The IETF HTTP Working Group has officially approved the HTTP/2 specification, bringing the biggest change to the web since the launch of HTTP/1.1 back in 1999.
The HyperText Transport Protocol (HTTP) underpins the web, but has been relatively stagnant since 1999 when the publication of RFC2616 formalised the current version 1.1 of the standard. While HTTP/1.1 has served the web well over the years, it has failed to keep up with the increasing power of modern computing. Traffic is restricted to a set number of connections which fail to make use of modern high-bandwidth connectivity and massively-concurrent processing capabilities. Alternative protocols, like Google’s SPDY, show that there is definite room for improvement with up to 64 per cent performance boosts available with purely software changes.

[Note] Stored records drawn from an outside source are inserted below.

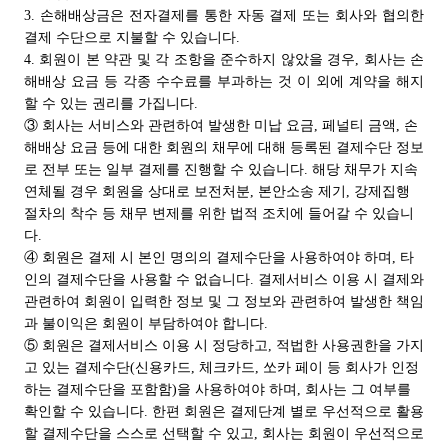
3. 손해배상금은 전자결제를 통한 자동 결제 또는 회사와 협의한
결제 수단으로 지불할 수 있습니다.
4. 회원이 본 약관 및 각 조항을 준수하지 않았을 경우, 회사는 손
해배상 요금 등 각종 수수료를 부과하는 것 이 외에 계약을 해지
할 수 있는 권리를 가집니다.
③ 회사는 서비스와 관련하여 발생한 미납 요금, 페널티 금액, 손
해배상 요금 등에 대한 회원의 채무에 대해 등록된 결제수단 정보
로 전부 또는 일부 결제를 진행할 수 있습니다. 해당 채무가 지속
연체될 경우 회원을 상대로 보전처분, 본안소송 제기, 강제집행
절차의 착수 등 채무 변제를 위한 법적 조치에 들어갈 수 있습니
다.
④ 회원은 결제 시 본인 명의의 결제수단을 사용하여야 하며, 타
인의 결제수단을 사용할 수 없습니다. 결제서비스 이용 시 결제와
관련하여 회원이 입력한 정보 및 그 정보와 관련하여 발생한 책임
과 불이익은 회원이 부담하여야 합니다.
⑤ 회원은 결제서비스 이용 시 정당하고, 적법한 사용권한을 가지
고 있는 결제수단(신용카드, 체크카드, 쏘카 페이 등 회사가 인정
하는 결제수단을 포함함)을 사용하여야 하며, 회사는 그 여부를
확인할 수 있습니다. 한편 회원은 결제단계 별로 우선적으로 활용
할 결제수단을 스스로 선택할 수 있고, 회사는 회원이 우선적으로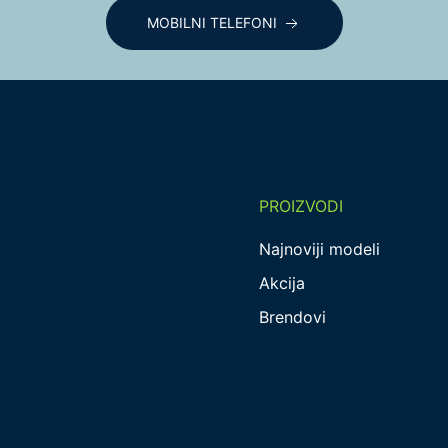
MOBILNI TELEFONI
PROIZVODI
Najnoviji modeli
Akcija
Brendovi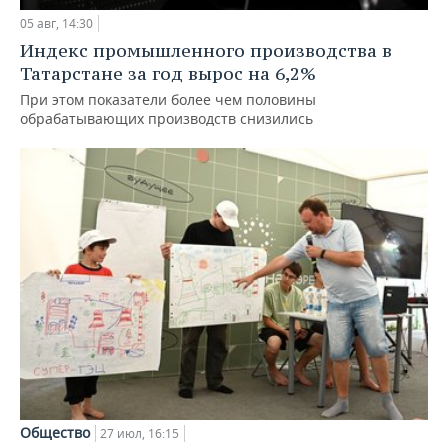
05 авг, 14:30
Индекс промышленного производства в
Татарстане за год вырос на 6,2%
При этом показатели более чем половины
обрабатывающих производств снизились
Общество
27 июл, 16:15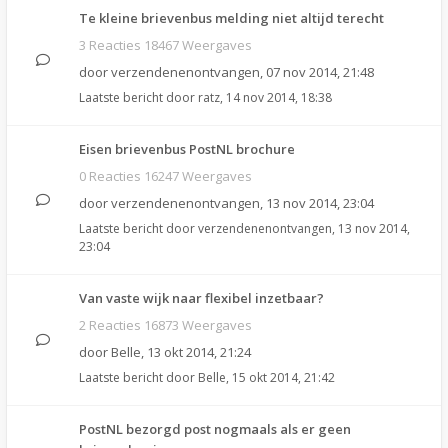
Te kleine brievenbus melding niet altijd terecht
3 Reacties 18467 Weergaves
door
verzendenenontvangen
,
07 nov 2014, 21:48
Laatste bericht door
ratz
,
14 nov 2014, 18:38
Eisen brievenbus PostNL brochure
0 Reacties 16247 Weergaves
door
verzendenenontvangen
,
13 nov 2014, 23:04
Laatste bericht door
verzendenenontvangen
,
13 nov 2014,
23:04
Van vaste wijk naar flexibel inzetbaar?
2 Reacties 16873 Weergaves
door
Belle
,
13 okt 2014, 21:24
Laatste bericht door
Belle
,
15 okt 2014, 21:42
PostNL bezorgd post nogmaals als er geen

The need for an alternative to HTTP has been obviated with the Internet Engineering Task Force’s announcement that HTTP/2 has now been approved as a formal standard. Google itself pledged its support for the fledgling standard earlier this month when it announced the retirement of SPDY, its own protocol for speeding up web traffic. ‘Since most of the benefits [of SPDY] are present in HTTP/2, it’s time to say goodbye,’ developer Chris Bentzel wrote at the time.

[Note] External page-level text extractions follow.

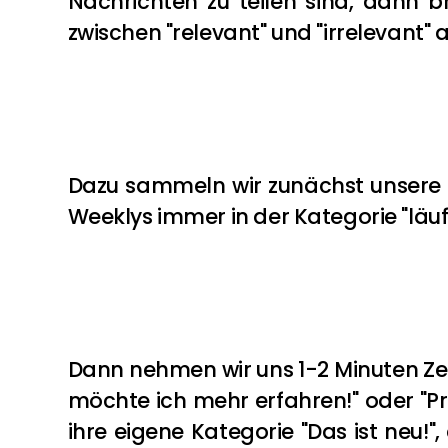
Nachrichten zu teilen sind, dann b
zwischen "relevant" und "irrelevant" 
Dazu sammeln wir zunächst unsere K
Weeklys immer in der Kategorie "läuft
Dann nehmen wir uns 1-2 Minuten Zeit,
möchte ich mehr erfahren!" oder "Pr
ihre eigene Kategorie "Das ist neu!"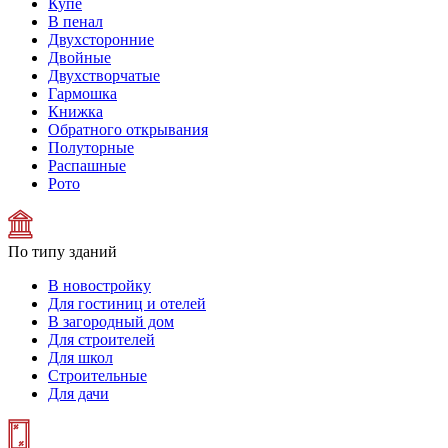
Купе
В пенал
Двухсторонние
Двойные
Двухстворчатые
Гармошка
Книжка
Обратного открывания
Полуторные
Распашные
Рото
По типу зданий
В новостройку
Для гостиниц и отелей
В загородный дом
Для строителей
Для школ
Строительные
Для дачи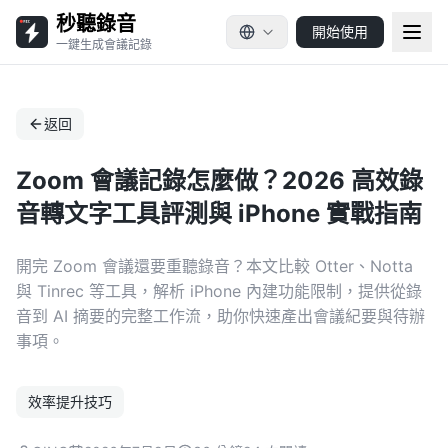
秒聽錄音
開始使用
一鍵生成會議記錄
返回
Zoom 會議記錄怎麼做？2026 高效錄
音轉文字工具評測與 iPhone 實戰指南
開完 Zoom 會議還要重聽錄音？本文比較 Otter、Notta
與 Tinrec 等工具，解析 iPhone 內建功能限制，提供從錄
音到 AI 摘要的完整工作流，助你快速產出會議紀要與待辦
事項。
效率提升技巧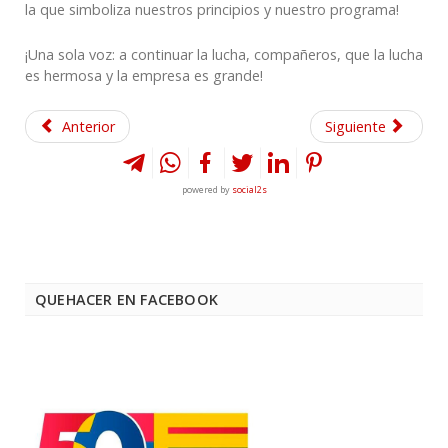
la que simboliza nuestros principios y nuestro programa!
¡Una sola voz: a continuar la lucha, compañeros, que la lucha
es hermosa y la empresa es grande!
Anterior
Siguiente
powered by
social2s
QUEHACER EN FACEBOOK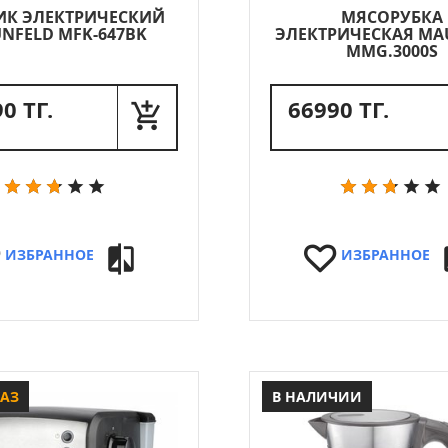
ИК ЭЛЕКТРИЧЕСКИЙ
МЯСОРУБКА
NFELD MFK-647BK
ЭЛЕКТРИЧЕСКАЯ MA
MMG.3000S
0 ТГ.
66990 ТГ.
ИЗБРАННОЕ
ИЗБРАННОЕ
КАЗ
В НАЛИЧИИ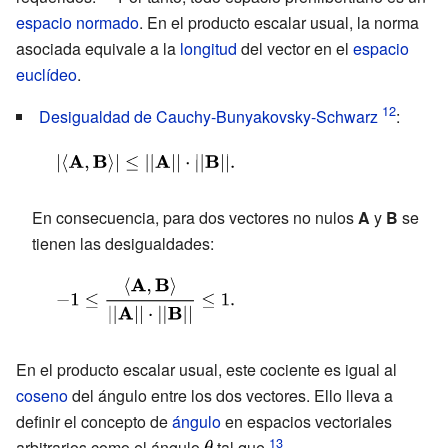
{\langle
\mathbf {B}
{C} \rangle }
espacio normado
. En el producto escalar usual, la norma
\mathbf {A}
,\mathbf {C}
asociada equivale a la
longitud
del vector en el
espacio
,\mathbf {A}
\rangle }
euclídeo
.
\rangle }}}
Desigualdad de Cauchy-Bunyakovsky-Schwarz
:
{\displaystyle
|\langle
En consecuencia, para dos vectores no nulos
A
y
B
se
\mathbf {A}
tienen las desigualdades:
,\mathbf {B}
\rangle |\leq
{\displaystyle
||\mathbf {A}
-1\leq {\frac
||\cdot
{\langle
||\mathbf {B}
En el producto escalar usual, este cociente es igual al
\mathbf {A}
||.}
coseno
del ángulo entre los dos vectores. Ello lleva a
,\mathbf {B}
definir el concepto de
ángulo
en espacios vectoriales
\rangle }
arbitrarios como el ángulo
{\displaystyle
tal que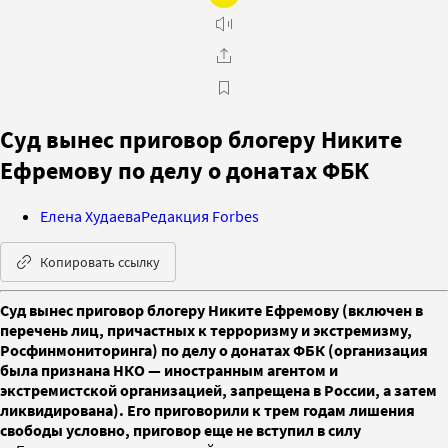
Суд вынес приговор блогеру Никите
Ефремову по делу о донатах ФБК
Елена Худаева
Редакция Forbes
Копировать ссылку
Суд вынес приговор блогеру Никите Ефремову (включен в
перечень лиц, причастных к терроризму и экстремизму,
Росфинмониторинга) по делу о донатах ФБК (организация
была признана НКО — иностранным агентом и
экстремистской организацией, запрещена в России, а затем
ликвидирована). Его приговорили к трем годам лишения
свободы условно, приговор еще не вступил в силу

HTTP/2’s improvements include a reduction in blocking connections, SPDY-like connection multiplexing to decrease the number of individual connections while increasing the number of page items that can be loaded at any one time, header compression, and ‘cache pushing,’ all of which combine to offer considerable improvements in performance both at server and client sides. While it uses the same application programming interface (API) calls as HTTP/1.1, it is a binary rather than text standard – which makes it unsuitable for selected edge-case scenarios such as manual connection debugging.
While companies like Google are already working on support for HTTP/2, the technology won’t see active use in the wild until it’s an official standard. The IETF’s Internet Engineering Steering Group’s approval of the protocol is the first step. ‘The IESG has formally approved the HTTP/2 and HPACK specifications, and they’re on their way to the RFC Editor, where they’ll soon be assigned RFC numbers, go through some editorial processes, and be published,‘ wrote IETF HTTP Working Group chair Mark Nottingham in a blog post on the matter. Nottingham also deflected criticism over Google’s involvement in the process, stating that ‘while a few have painted Google as forcing the [SPDY] protocol upon us, anyone who actually interacted with [Google’s] Mike [Belshe] and Roberto [Peon] in the group knows that they came with the best of intent, patiently explaining the reasoning behind their design, taking in criticism, and working with everyone to evolve the protocol.‘
The formal HTTP/2 RFC is expected to be published within weeks, rather than months, at which point browser and server developers will begin rolling out support for the standard.